Sorry I don’t have that level of knowledge. Let me see if I can get someone else to respond.

In MongoDB Collections and Indexes both use the same underlying data structure. WiredTiger tables - these are BTrees (B+ ish trees) , essentially key-value stores arranged into pages(or blocks depending who you ask) - each page is 32KB in size or one entry whichever is larger (Up to 16MB for a single 16MB BSON document) - it’s then compressed when flushed to disk. In memory a collection page contains both the the on-disk version of the page as well as a list of changes to any document not yet reconciled to disk. An Index page contains the index keys and for each key (which may be the full key or prefix compressed) a pointer to the identity of the document it points to.

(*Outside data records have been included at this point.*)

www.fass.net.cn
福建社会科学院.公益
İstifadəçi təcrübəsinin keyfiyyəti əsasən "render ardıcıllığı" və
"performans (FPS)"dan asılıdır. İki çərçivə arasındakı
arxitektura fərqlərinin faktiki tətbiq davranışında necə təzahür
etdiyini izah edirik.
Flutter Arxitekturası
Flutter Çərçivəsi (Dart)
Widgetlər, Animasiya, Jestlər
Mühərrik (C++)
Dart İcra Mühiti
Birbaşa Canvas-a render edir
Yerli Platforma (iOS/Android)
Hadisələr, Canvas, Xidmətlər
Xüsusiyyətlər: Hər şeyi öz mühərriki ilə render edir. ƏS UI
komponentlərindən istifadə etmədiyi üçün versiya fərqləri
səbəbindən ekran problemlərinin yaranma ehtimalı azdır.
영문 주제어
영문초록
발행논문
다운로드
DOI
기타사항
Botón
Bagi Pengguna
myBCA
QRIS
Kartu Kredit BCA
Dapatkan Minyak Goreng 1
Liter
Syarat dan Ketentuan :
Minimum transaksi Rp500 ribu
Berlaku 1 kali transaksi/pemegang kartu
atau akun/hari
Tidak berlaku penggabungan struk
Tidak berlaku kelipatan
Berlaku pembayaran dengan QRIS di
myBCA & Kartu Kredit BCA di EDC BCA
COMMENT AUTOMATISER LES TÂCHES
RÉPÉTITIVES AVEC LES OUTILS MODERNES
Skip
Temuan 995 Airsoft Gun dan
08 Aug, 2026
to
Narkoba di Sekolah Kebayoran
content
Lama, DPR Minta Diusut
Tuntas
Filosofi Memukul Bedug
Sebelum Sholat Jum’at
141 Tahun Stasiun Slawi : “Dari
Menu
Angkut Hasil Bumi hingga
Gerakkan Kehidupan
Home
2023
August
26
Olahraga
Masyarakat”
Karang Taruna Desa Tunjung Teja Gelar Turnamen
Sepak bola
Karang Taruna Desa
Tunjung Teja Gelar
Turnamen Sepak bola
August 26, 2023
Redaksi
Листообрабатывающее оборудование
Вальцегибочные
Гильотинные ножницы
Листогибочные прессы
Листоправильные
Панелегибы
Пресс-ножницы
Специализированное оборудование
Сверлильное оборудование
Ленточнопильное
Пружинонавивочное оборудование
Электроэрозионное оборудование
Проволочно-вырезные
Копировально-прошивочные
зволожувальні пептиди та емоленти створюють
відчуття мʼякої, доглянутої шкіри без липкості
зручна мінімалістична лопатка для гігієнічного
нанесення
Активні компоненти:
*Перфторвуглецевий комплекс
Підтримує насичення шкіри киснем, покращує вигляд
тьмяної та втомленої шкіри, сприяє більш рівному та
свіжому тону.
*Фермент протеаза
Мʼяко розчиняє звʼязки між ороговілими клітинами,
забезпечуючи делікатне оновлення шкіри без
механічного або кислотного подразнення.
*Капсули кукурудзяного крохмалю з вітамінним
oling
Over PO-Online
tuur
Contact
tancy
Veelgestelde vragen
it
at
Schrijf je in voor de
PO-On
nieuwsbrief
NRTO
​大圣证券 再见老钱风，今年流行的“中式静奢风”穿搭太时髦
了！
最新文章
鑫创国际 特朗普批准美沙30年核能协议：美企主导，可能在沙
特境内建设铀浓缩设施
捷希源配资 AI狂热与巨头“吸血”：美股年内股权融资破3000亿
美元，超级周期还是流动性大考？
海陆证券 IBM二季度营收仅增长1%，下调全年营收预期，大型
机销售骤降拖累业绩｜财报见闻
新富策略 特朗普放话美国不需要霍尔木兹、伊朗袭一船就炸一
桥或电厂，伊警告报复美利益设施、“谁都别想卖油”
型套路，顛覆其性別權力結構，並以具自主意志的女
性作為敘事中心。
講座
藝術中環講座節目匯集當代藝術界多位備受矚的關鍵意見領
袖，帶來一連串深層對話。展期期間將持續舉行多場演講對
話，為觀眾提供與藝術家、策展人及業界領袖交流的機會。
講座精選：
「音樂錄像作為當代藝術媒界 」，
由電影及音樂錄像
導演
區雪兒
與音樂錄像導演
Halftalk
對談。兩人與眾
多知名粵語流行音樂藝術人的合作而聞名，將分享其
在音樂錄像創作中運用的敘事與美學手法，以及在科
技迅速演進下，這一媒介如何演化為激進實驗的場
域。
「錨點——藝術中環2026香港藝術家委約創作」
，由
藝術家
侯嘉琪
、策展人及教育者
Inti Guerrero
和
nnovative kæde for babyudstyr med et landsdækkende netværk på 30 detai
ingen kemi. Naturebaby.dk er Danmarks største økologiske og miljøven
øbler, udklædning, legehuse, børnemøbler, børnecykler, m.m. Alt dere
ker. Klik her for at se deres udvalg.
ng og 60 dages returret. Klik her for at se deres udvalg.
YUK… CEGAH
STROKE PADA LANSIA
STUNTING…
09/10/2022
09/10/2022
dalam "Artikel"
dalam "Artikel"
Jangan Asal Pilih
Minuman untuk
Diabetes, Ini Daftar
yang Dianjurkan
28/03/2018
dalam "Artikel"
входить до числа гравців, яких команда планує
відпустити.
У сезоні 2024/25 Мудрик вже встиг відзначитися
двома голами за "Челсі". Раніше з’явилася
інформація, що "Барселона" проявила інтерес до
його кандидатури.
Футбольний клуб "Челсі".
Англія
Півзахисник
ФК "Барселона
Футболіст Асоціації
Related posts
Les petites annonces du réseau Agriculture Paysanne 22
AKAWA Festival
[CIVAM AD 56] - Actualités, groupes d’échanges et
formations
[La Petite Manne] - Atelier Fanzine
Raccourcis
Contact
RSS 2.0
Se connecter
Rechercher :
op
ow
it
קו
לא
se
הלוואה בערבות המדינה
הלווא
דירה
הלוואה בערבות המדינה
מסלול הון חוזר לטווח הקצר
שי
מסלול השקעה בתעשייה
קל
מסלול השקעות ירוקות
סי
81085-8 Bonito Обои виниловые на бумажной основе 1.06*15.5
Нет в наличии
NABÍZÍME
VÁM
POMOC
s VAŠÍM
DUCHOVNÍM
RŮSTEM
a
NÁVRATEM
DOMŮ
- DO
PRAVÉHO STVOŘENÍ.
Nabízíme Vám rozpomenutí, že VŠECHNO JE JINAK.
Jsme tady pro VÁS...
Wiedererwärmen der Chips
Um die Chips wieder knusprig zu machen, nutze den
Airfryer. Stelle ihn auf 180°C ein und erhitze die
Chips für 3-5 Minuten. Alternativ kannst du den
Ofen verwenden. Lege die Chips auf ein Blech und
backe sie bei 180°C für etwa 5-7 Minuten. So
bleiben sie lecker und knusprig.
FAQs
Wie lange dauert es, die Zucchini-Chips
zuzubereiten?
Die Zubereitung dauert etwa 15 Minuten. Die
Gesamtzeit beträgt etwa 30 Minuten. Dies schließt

When you access an index - MongoDB checks to see if the page is in cache - if not it reads it from the disk (going via the OS pagecache so it may be cached there) - index pages are not compressed on disk as they already have prefix compression.

The upshot is that each index lookup may in cache (nice and fast) or not in which case , nothing to do with page faults - this is all explicitly tracked, it will require a disk read which will be 32KB and a seek at the very least - if you have readahead set appropriately it may be more than 32KB. If that happens to be in your OS page cache it will be quicker but it still needs some processing to put it in cache. The seek will take 1 IO operation at least so a 1000 IOPS disk, with random seeks in an index which is much larger than ram will be very much throttled by IO.

You can look at the Read-Into-Cache metric using any of the MongoDB tooling (or look in db.serverStatus() and diff the entries) you can also observer the cache for collections and indexes using mongocacheview.js (GitHub - johnlpage/MongoCacheView: See what is in your MongoDB WT Cache and how it's being used.).

In general - if your working set does not fit in ram, expect one to two orders of magnitude slower operations that hit those keys (queries, inserts, deletes, updates of indexed values) , consider (a) Adding RAM (b) Making indexes smaller (c) Adding many IOPS - in that order.